=== Dataset extract ===

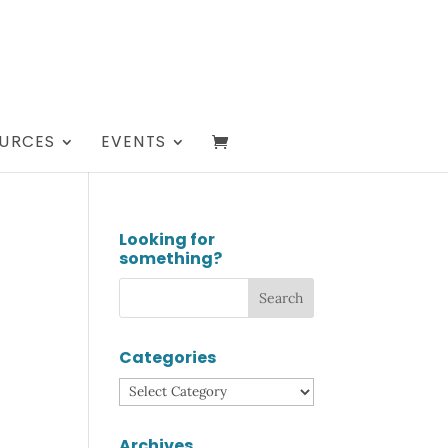
URCES
EVENTS
Looking for
something?
Categories
Categories
Archives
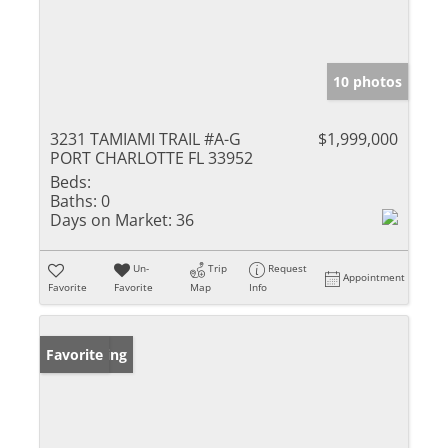
10 photos
3231 TAMIAMI TRAIL #A-G
$1,999,000
PORT CHARLOTTE FL 33952
Beds:
Baths:
0
Days on Market:
36
Un-
Trip
Request
Appointment
Favorite
Favorite
Map
Info
New Listing
Favorite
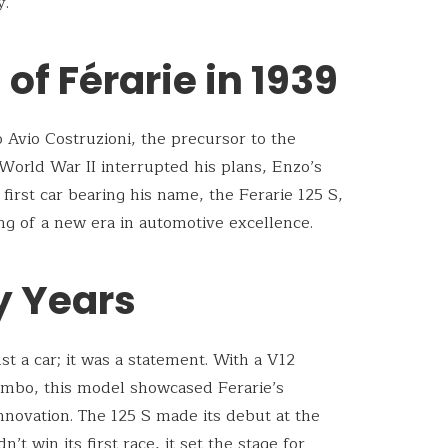
y.
of Férarie in 1939
 Avio Costruzioni, the precursor to the
orld War II interrupted his plans, Enzo’s
 first car bearing his name, the Ferarie 125 S,
g of a new era in automotive excellence.
ly Years
t a car; it was a statement. With a V12
ombo, this model showcased Ferarie’s
ovation. The 125 S made its debut at the
n’t win its first race, it set the stage for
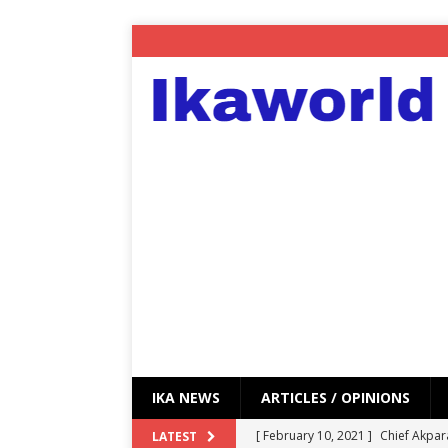
IKA NEWS
ARTICLES / OPINIONS
[ February 10, 2021 ]
Chief Akpar
LATEST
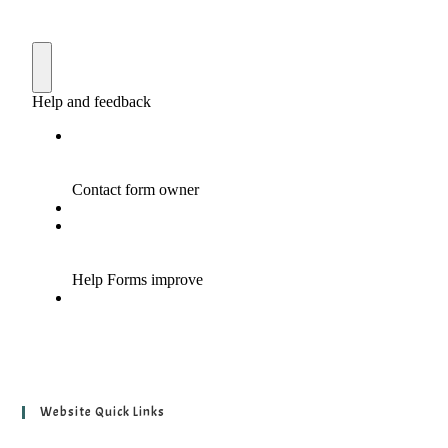
Website Quick Links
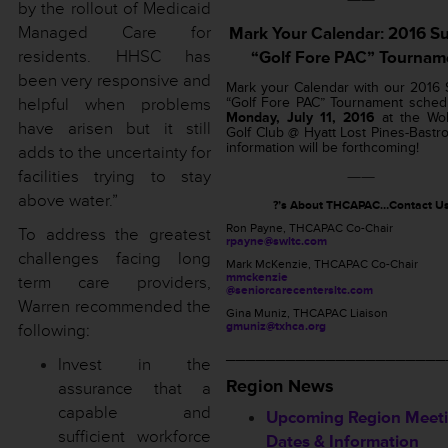
by the rollout of Medicaid
Managed Care for
Mark Your Calendar: 2016 
residents. HHSC has
“Golf Fore PAC” Tournam
been very responsive and
Mark your Calendar with our 2016
helpful when problems
“Golf Fore PAC” Tournament sched
Monday, July 11, 2016
at the Wol
have arisen but it still
Golf Club @ Hyatt Lost Pines-Bastr
information will be forthcoming!
adds to the uncertainty for
facilities trying to stay
——
above water.”
?’s About THCAPAC…Contact U
Ron Payne, THCAPAC Co-Chair
To address the greatest
rpayne@swltc.com
challenges facing long
Mark McKenzie, THCAPAC Co-Chair
mmckenzie
term care providers,
@seniorcarecentersltc.com
Warren recommended the
Gina Muniz, THCAPAC Liaison
gmuniz@txhca.org
following:
______________________
Invest in the
Region News
assurance that a
capable and
Upcoming Region Meet
sufficient workforce
Dates & Information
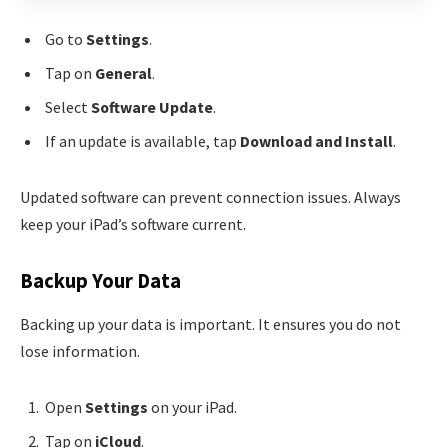
Go to
Settings
.
Tap on
General
.
Select
Software Update
.
If an update is available, tap
Download and Install
.
Updated software can prevent connection issues. Always
keep your iPad’s software current.
Backup Your Data
Backing up your data is important. It ensures you do not
lose information.
Open
Settings
on your iPad.
Tap on
iCloud
.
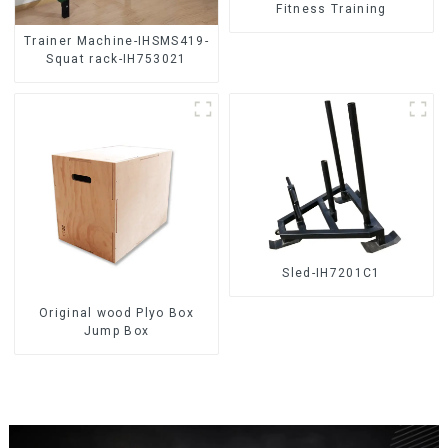
Fitness Training
Trainer Machine-IHSMS419-
Squat rack-IH753021
Sled-IH7201C1
Original wood Plyo Box
Jump Box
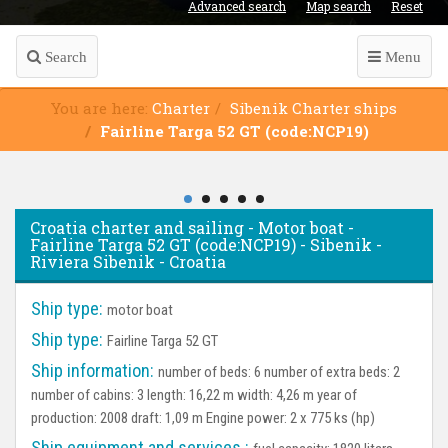
Advanced search
Map search
Reset
Search
Menu
You are here:
Charter
Sibenik Charter ships
Fairline Targa 52 GT (code:NCP19)
Croatia charter and sailing - Motor boat -
Fairline Targa 52 GT (code:NCP19) - Sibenik -
Riviera Sibenik - Croatia
Ship type:
motor boat
Ship type:
Fairline Targa 52 GT
Ship information:
number of beds: 6 number of extra beds: 2
number of cabins: 3 length: 16,22 m width: 4,26 m year of
production: 2008 draft: 1,09 m Engine power: 2 x 775 ks (hp)
Ship equipment and services :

===

Your answer should hold every record above, printed exactly and free of pictures.

URCES
EVENTS
Looking for
something?
Categories
Categories
Archives
10 photos
3231 TAMIAMI TRAIL #A-G
$1,999,000
PORT CHARLOTTE FL 33952
Beds:
Baths:
0
Days on Market:
36
Un-
Trip
Request
Appointment
Favorite
Favorite
Map
Info
New Listing
Favorite
y.
of Férarie in 1939
 Avio Costruzioni, the precursor to the
orld War II interrupted his plans, Enzo’s
 first car bearing his name, the Ferarie 125 S,
g of a new era in automotive excellence.
ly Years
t a car; it was a statement. With a V12
ombo, this model showcased Ferarie’s
ovation. The 125 S made its debut at the
n’t win its first race, it set the stage for
IKA NEWS
ARTICLES / OPINIONS
[ February 10, 2021 ]
Chief Akpar
LATEST
Website Quick Links
by the rollout of Medicaid
Managed Care for
Mark Your Calendar: 2016 
residents. HHSC has
“Golf Fore PAC” Tournam
been very responsive and
Mark your Calendar with our 2016
helpful when problems
“Golf Fore PAC” Tournament sched
Monday, July 11, 2016
at the Wol
have arisen but it still
Golf Club @ Hyatt Lost Pines-Bastr
information will be forthcoming!
adds to the uncertainty for
facilities trying to stay
——
above water.”
?’s About THCAPAC…Contact U
Ron Payne, THCAPAC Co-Chair
To address the greatest
rpayne@swltc.com
challenges facing long
Mark McKenzie, THCAPAC Co-Chair
mmckenzie
term care providers,
@seniorcarecentersltc.com
Warren recommended the
Gina Muniz, THCAPAC Liaison
gmuniz@txhca.org
following:
______________________
Invest in the
Region News
assurance that a
capable and
Upcoming Region Meet
sufficient workforce
Dates & Information
Go to
Settings
.
Tap on
General
.
Select
Software Update
.
If an update is available, tap
Download and Install
.
Updated software can prevent connection issues. Always
keep your iPad’s software current.
Backup Your Data
Backing up your data is important. It ensures you do not
lose information.
Open
Settings
on your iPad.
Tap on
iCloud
.
Fitness Training
Trainer Machine-IHSMS419-
Squat rack-IH753021
Sled-IH7201C1
Original wood Plyo Box
Jump Box
Advanced search
Map search
Reset
Search
Menu
You are here:
Charter
Sibenik Charter ships
Fairline Targa 52 GT (code:NCP19)
Croatia charter and sailing - Motor boat -
Fairline Targa 52 GT (code:NCP19) - Sibenik -
Riviera Sibenik - Croatia
Ship type:
motor boat
Ship type:
Fairline Targa 52 GT
Ship information:
number of beds: 6 number of extra beds: 2
number of cabins: 3 length: 16,22 m width: 4,26 m year of
production: 2008 draft: 1,09 m Engine power: 2 x 775 ks (hp)
Ship equipment and services :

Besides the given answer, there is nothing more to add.